(Stored data)
- - - -
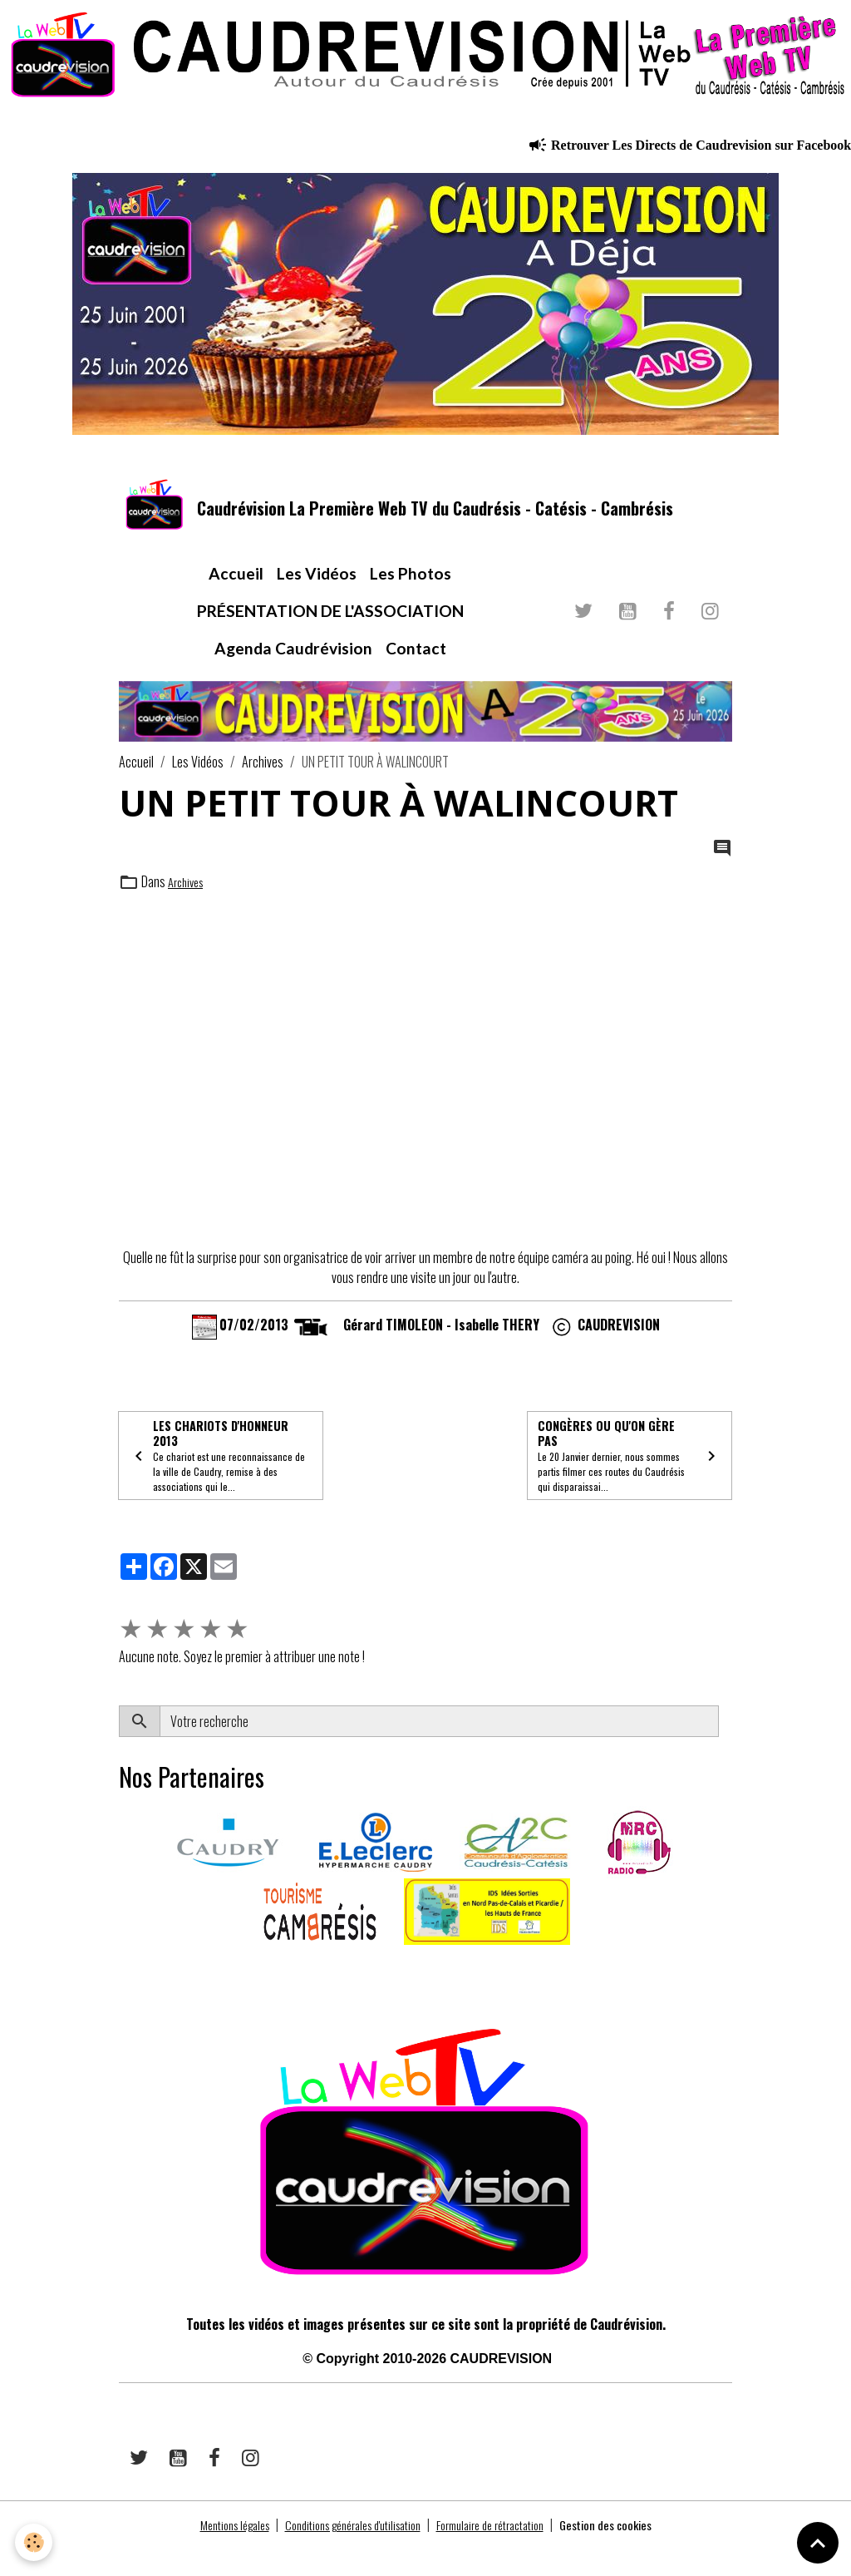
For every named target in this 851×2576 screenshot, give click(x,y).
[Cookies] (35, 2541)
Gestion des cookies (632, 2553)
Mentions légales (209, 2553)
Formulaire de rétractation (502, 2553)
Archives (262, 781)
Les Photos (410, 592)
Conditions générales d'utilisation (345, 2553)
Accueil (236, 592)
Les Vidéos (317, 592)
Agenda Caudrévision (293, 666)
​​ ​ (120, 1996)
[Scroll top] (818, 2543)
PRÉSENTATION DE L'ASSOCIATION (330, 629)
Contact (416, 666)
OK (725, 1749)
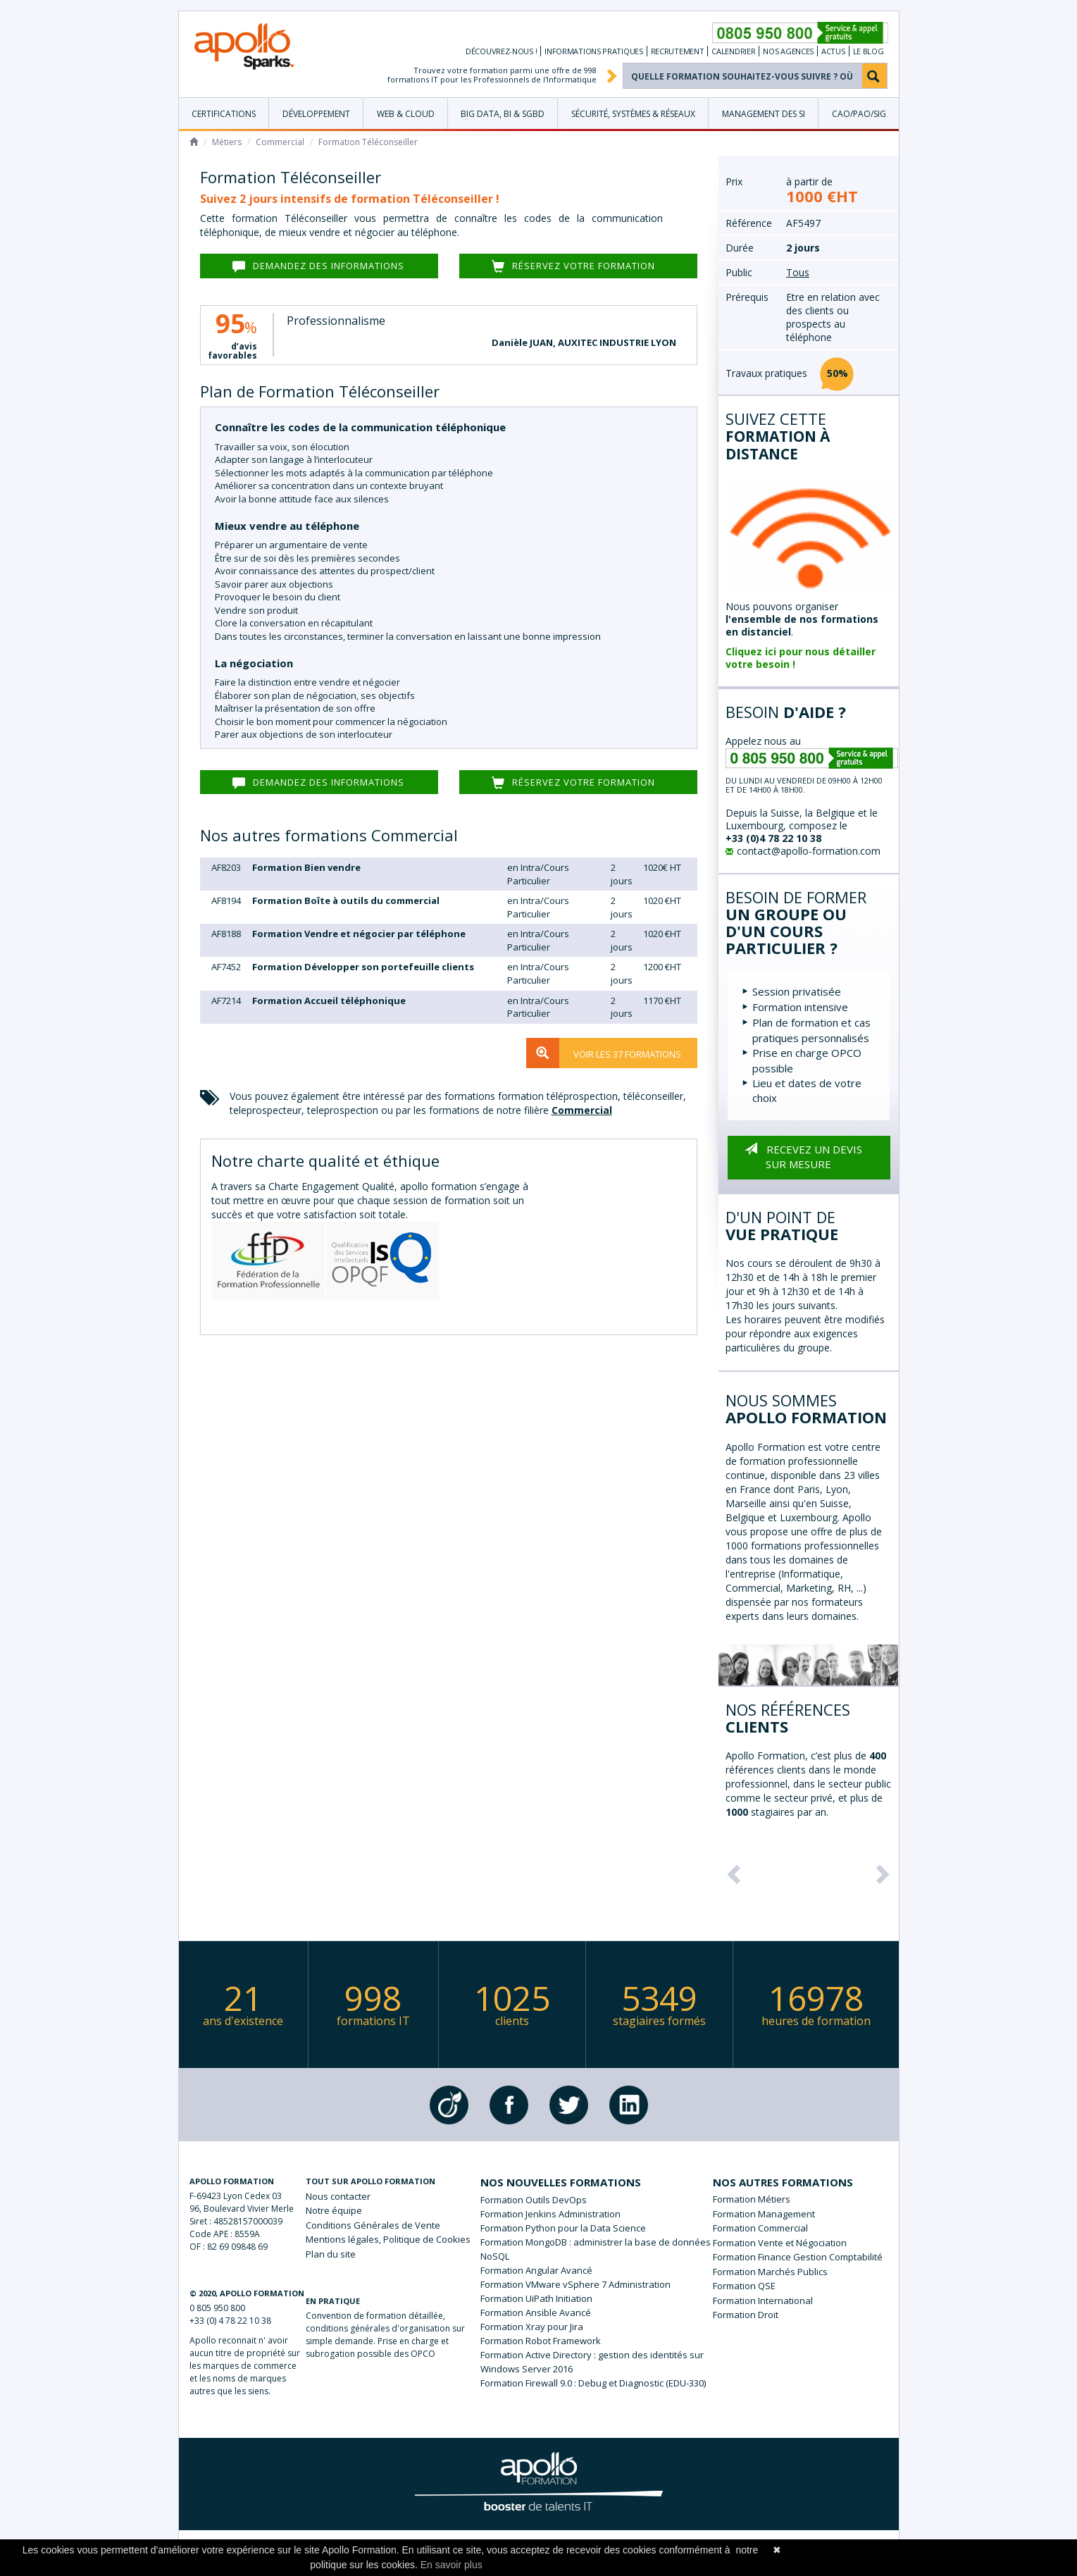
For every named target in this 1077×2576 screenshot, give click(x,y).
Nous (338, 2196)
- - - -
= WHAT THE EXERCISE ASKS =
Once the line containing "OK (725, 1749)" is found, copy it and each line after it through the end of the entries above exactly; nothing else, and no pictures.

= REPLY TO THE EXERCISE =
OK (725, 1749)
For every named target in this 1077×2576 screenshot, give click(x,y).
Nous (338, 2196)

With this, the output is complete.